EDIT: Originally I said that was my best understanding of Mikhail’s point. Mikhail has told me it was not his point. I’m keeping this comment as that’s a point that I find interesting personally.
Before Mikhail released this post, we talked for multiple house about the goal of the article and how to communicate it better. I don’t like the current structure of the post, but I think Mikhail has good arguments and has gathered important data.
Here’s the point I would have made instead:
Anthropic presents itself as the champion of AI safety among the AI companies. People join Anthropic because of their trust that the Anthropic leadership will take the best decisions to make the future go well.
There have been a number of incidents, detailed in this post, where it seems clear that Anthropic went against a commitment they were expected to have (pushing the frontier), where their communication was misleading (like misrepresenting the RAISE bill), or where they took actions that seem incongruous with their stated mission (like accepting investment from Gulf states).
All of those incidents most likely have explanations that were communicated internally to the Anthropic employees. Those explanations make sense, and employees believe that the leadership made the right choice.
However, from the outside, a lot of those actions look like Anthropic gradually moving away from being the company that can be trusted to do what’s best for humanity. It looks like Anthropic doing whatever it can to win the race even if it increases risks, like all the other AI companies. From the outside, it looks like Anthropic is less special than it seemed at first.

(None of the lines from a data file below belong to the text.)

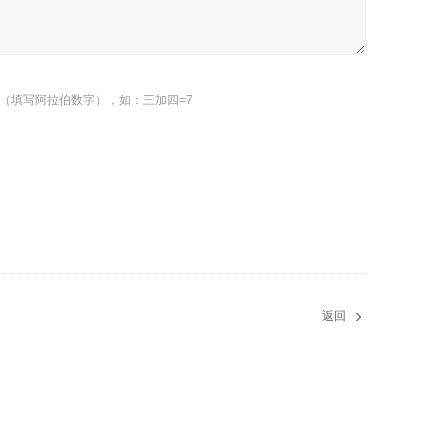
（填写阿拉伯数字），如：三加四=7
返回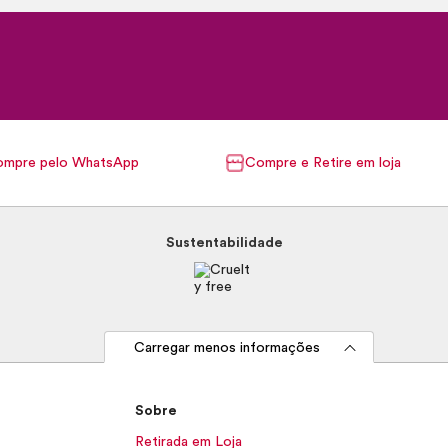
mpre pelo WhatsApp
Compre e Retire em loja
Sustentabilidade
Carregar menos informações
Sobre
Retirada em Loja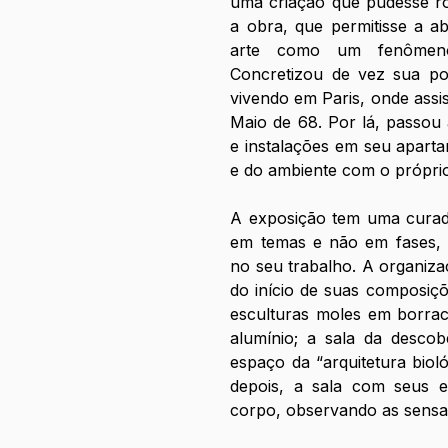
uma criação que pudesse r
a obra, que permitisse a ab
arte como um fenômeno
Concretizou de vez sua pos
vivendo em Paris, onde assis
Maio de 68. Por lá, passou
e instalações em seu aparta
e do ambiente com o próprio
A exposição tem uma curado
em temas e não em fases, d
no seu trabalho. A organizaç
do início de suas composiçõe
esculturas moles em borrac
alumínio; a sala da descob
espaço da “arquitetura bioló
depois, a sala com seus 
corpo, observando as sensaç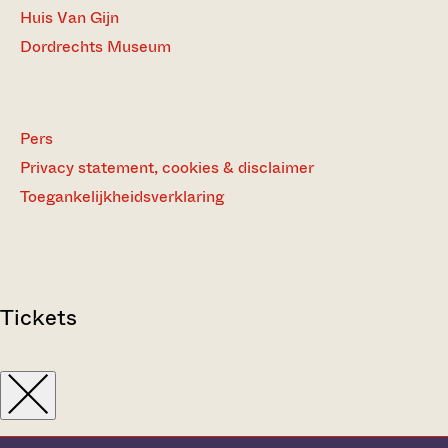
Huis Van Gijn
Dordrechts Museum
Pers
Privacy statement, cookies & disclaimer
Toegankelijkheidsverklaring
Tickets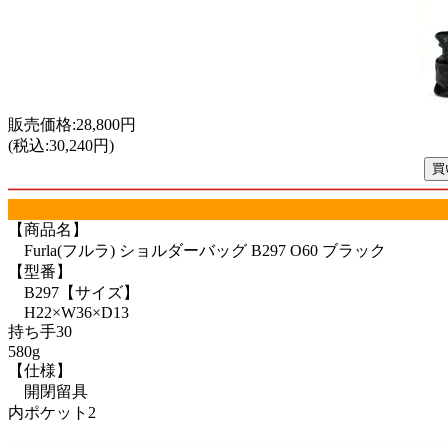
販売価格:28,800円
(税込:30,240円)
【商品名】
Furla(フルラ) ショルダーバッグ B297 O60 ブラック
【型番】
B297【サイズ】
H22×W36×D13
持ち手30
580g
【仕様】
開閉留具
内ポケット2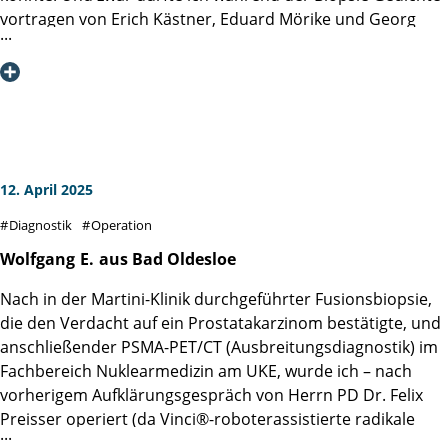
Vielen Dank noch einmal und alles Gute für die Zukunft !
vortragen von Erich Kästner, Eduard Mörike und Georg
Trakl. Das lenkte mich ab und die Damen waren so
begeistert, wie es ein Rezitator von Gedichten gerne hat.
Allen künftigen Patienten des Teams Linse / Bardowicks
kann ich nur raten, einige Gedichte parat zu haben.
Dankbarere Zuhörerinnen kann man sich nicht vorstellen.
Mit herzlichen Grüßen
12. April 2025
Diagnostik
Operation
Wolfgang
E.
aus Bad Oldesloe
Nach in der Martini-Klinik durchgeführter Fusionsbiopsie,
die den Verdacht auf ein Prostatakarzinom bestätigte, und
anschließender PSMA-PET/CT (Ausbreitungsdiagnostik) im
Fachbereich Nuklearmedizin am UKE, wurde ich ­– nach
vorherigem Aufklärungsgespräch von Herrn PD Dr. Felix
Preisser operiert (da Vinci®-roboterassistierte radikale
Prostatektomie). Über den problemlosen Verlauf der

There are two worlds compatible with the observations:
One where Anthropic is still pursuing the mission, and those incidents were just the best way to pursue the mission. The Anthropic leadership is trustworthy, and their internal explanations are valid and represent their actual view.
One where the Anthropic leadership is not reliably pursing the mission anymore, where those incidents are in fact evidence of that, but where the leadership is using its capacity of persuasion and the fact that it has access to info employees don’t have, to convince them that it was all for the mission, no matter the real reasons
In the second world, working at Anthropic would not reliably improve the world. Anthropic employees would have to evaluate whether to continue working there in the same way as they would if they worked at OpenAI or any other AI company.
All current and potential Anthropic employees should notice that from the outside, it sure does look like Anthropic is not following its mission as much as it used to. There are two hypotheses that explain it. They should make sure to keep tracking both of them. They should have a plan of what they’ll do if they’re in the least convenient world, so they can face uncomfortable evidence. And, if they do conclude that the Anthropic leadership is not following Anthropic’s mission anymore, they should take action.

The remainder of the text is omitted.